AJ : Quel bilan dressez-vous de cette expérience ?

A. R.-T. : J’ai quitté mes fonctions de déontologue en décembre 2020, après avoir pris la direction de l’École de droit de la Sorbonne début novembre. Presque toutes les réformes que j’avais proposées avaient alors abouti, qu’il s’agisse du contrôle des frais de mandat, de la mise en place de la cellule anti-harcèlement, ou de la réforme du règlement de l’Assemblée nationale pour mieux prévenir les conflits d’intérêts. Le contrôle des frais de mandats est devenu plus facile et je m’en réjouis.
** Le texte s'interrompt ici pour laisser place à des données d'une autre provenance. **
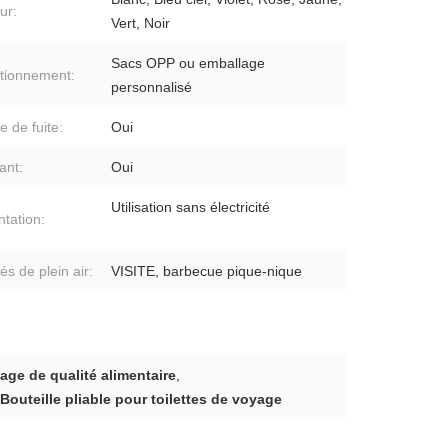
ur:
Vert, Noir
Sacs OPP ou emballage
tionnement:
personnalisé
e de fuite:
Oui
ant:
Oui
Utilisation sans électricité
ntation:
tés de plein air:
VISITE, barbecue pique-nique
yage de qualité alimentaire
,
Bouteille pliable pour toilettes de voyage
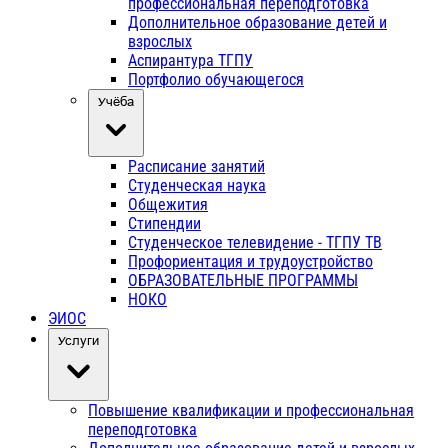
профессиональная переподготовка
Дополнительное образование детей и
взрослых
Аспирантура ТГПУ
Портфолио обучающегося
Учёба
Расписание занятий
Студенческая наука
Общежития
Стипендии
Студенческое телевидение - ТГПУ ТВ
Профориентация и трудоустройство
ОБРАЗОВАТЕЛЬНЫЕ ПРОГРАММЫ
НОКО
ЭИОС
Услуги
Повышение квалификации и профессиональная
переподготовка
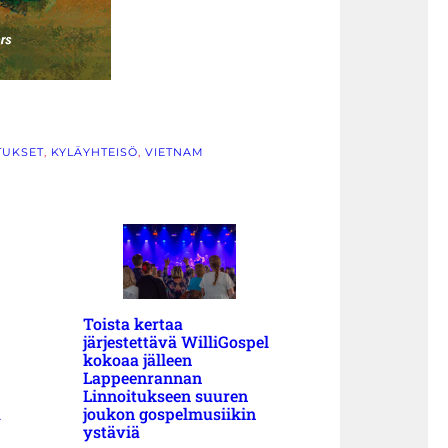
TUKSET
, 
KYLÄYHTEISÖ
, 
VIETNAM
Toista kertaa
järjestettävä WilliGospel
kokoaa jälleen
Lappeenrannan
Linnoitukseen suuren
a
joukon gospelmusiikin
ystäviä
En 2019, nous avions mis dix-huit mois à effectuer le contrôle des frais de mandats de l’année 2018. Aujourd’hui, cela fonctionne bien. Le dernier contrôle effectué, pour les frais de mandat 2020, a été fait en quatre mois. Les habitudes ont été prises et le personnel est maintenant suffisant.

AJ : Pourquoi avez-vous fini par démissionner ?
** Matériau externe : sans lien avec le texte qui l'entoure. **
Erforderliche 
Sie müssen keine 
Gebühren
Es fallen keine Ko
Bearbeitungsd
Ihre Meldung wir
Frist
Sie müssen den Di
A. R.-T. : Les raisons ne sont pas politiques. J’avais dit, au moment où j’ai pris mes fonctions, que je resterais trois ans. Je n’imaginais pas être éloignée de l’université pendant un temps plus long. Je ne voulais pas non plus être en fonction quand allait commencer la campagne électorale car je savais que le déontologue ne manquerait pas d’être très exposé. Au moment de l’affaire de Rugy, j’ai déjà vécu un moment d’exposition que je n’ai pas apprécié. Je n’étais pourtant pas compétente pour statuer. Les faits s’étaient certes produits alors que François de Rugy présidait l’Assemblée nationale, mais lorsque les révélations ont été faites, il était ministre. Or les prérogatives du déontologue ne concernent que les députés en fonction. Le secrétaire général de l’Assemblée a instruit l’affaire, je me suis contentée de lui prêter main forte, en auditionnant François de Rugy avec lui. Cette affaire et d’autres, révélées pendant l’exercice de mes fonctions, ont eu un impact médiatique que je ne souhaitais pas revivre.

AJ : Que représentent pour vous vos nouvelles fonctions à la tête de l’École de droit de la Sorbonne ?

A. R.-T. : Je suis honorée de diriger cette École, dont la réputation dépasse les frontières et à laquelle je suis personnellement très attachée. Je la dirige, avec le directeur adjoint, Farhad Améli, depuis novembre 2020 dans un contexte très difficile du fait de la crise sanitaire. Cela a compliqué les choses pour être en relation avec le personnel administratif. On a géré le quotidien, mais n’avons eu que peu de temps pour réfléchir au fond et aux projets de longs termes. Nous commençons tout juste à pouvoir nous consacrer à ces projets et ils sont nombreux. Je ne me sens pas du tout être une femme de pouvoir et à vrai dire je n’ai aucun goût pour le pouvoir. J’exerce les missions qu’on me confie, j’aime le travail collectif et toutes les décisions sont prises collectivement avec l’accord de mes collègues ayant des responsabilités administratives.